De la mine au zéro carbone : 9,4 millions d'euros pour transformer Bois-du-Luc
Le gouvernement wallon a validé un investissement de 9,39 millions d'euros pour rénover et reconvertir le site minier de Bois-du-Luc à La Louvière. Énergie, friches polluées et mobilité douce sont au cœur de ce projet soutenu par la Wallonie et l'Europe.
Publié par Demetrio Scagliola
Résumé de l'article
- 9,39 millions d'euros investis à Bois-du-Luc.
- Priorité à la rénovation énergétique et à la réduction des émissions.
- Création de pistes cyclables et réhabilitation de friches polluées.
Le gouvernement wallon a approuvé ce jeudi un investissement de 9,39 millions d'euros destiné à la rénovation et à la reconversion du site minier de Bois-du-Luc, à La Louvière. L'enveloppe doit permettre d'améliorer les performances énergétiques du site classé à l'UNESCO, de réhabiliter des friches polluées et de renforcer les connexions cyclables avec le centre-ville.
Classé au patrimoine mondial de l'UNESCO depuis 2012, Bois-du-Luc constitue l'un des symboles les plus emblématiques du passé industriel wallon. Le projet s'inscrit à la fois dans le cadre du Plan Air Climat Énergie (PACE) et du projet urbain « La Louvière 2050 », avec l'ambition de renforcer l'attractivité touristique et territoriale du site.
Trois axes d'investissement
Selon le communiqué du gouvernement wallon, les 9.392.400 euros seront répartis entre trois grands volets. La plus grande partie, soit 6,39 millions d'euros, sera consacrée à la réduction de la consommation énergétique et des émissions de gaz à effet de serre. Ce montant sera financé à hauteur de 2,72 millions d'euros par le programme européen FEDER et de 3,67 millions d'euros par la Wallonie.
Un budget de 1,75 million d'euros sera également consacré à la réhabilitation de friches polluées présentes sur le site, tandis que 1,25 million d'euros servira au développement de plusieurs pistes cyclables destinées à mieux relier Bois-du-Luc au centre-ville de La Louvière.
Du charbon au « zéro carbone »
L'objectif affiché est de renforcer l'autonomie énergétique du site tout en poursuivant sa reconversion.

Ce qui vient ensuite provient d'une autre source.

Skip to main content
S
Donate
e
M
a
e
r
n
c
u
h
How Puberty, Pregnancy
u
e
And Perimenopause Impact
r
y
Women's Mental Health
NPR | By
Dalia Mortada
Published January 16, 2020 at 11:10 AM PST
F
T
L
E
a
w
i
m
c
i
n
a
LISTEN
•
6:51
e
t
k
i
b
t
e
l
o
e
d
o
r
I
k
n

Le gouvernement entend ainsi transformer cet ancien haut lieu de l'industrie charbonnière en vitrine de la transition énergétique.
Le chantier doit également améliorer l'accessibilité du site, situé à proximité des ascenseurs historiques du Canal du Centre, eux aussi classés au patrimoine mondial. Les autorités espèrent ainsi accroître la fréquentation touristique de la région et du Musée de la Mine et du Développement durable installé sur place.
« Nous ne restaurons pas simplement un site historique. Nous investissons dans un projet qui conjugue patrimoine, transition énergétique, mobilité et développement territorial. C'est exactement ce que doivent être les investissements publics : utiles aujourd'hui et porteurs d'avenir », souligne le gouvernement wallon dans son communiqué.
Cette décision s'inscrit dans une stratégie plus large de valorisation du patrimoine industriel wallon, tout en répondant aux objectifs régionaux en matière de transition énergétique, de mobilité douce et de redéveloppement des anciennes friches industrielles.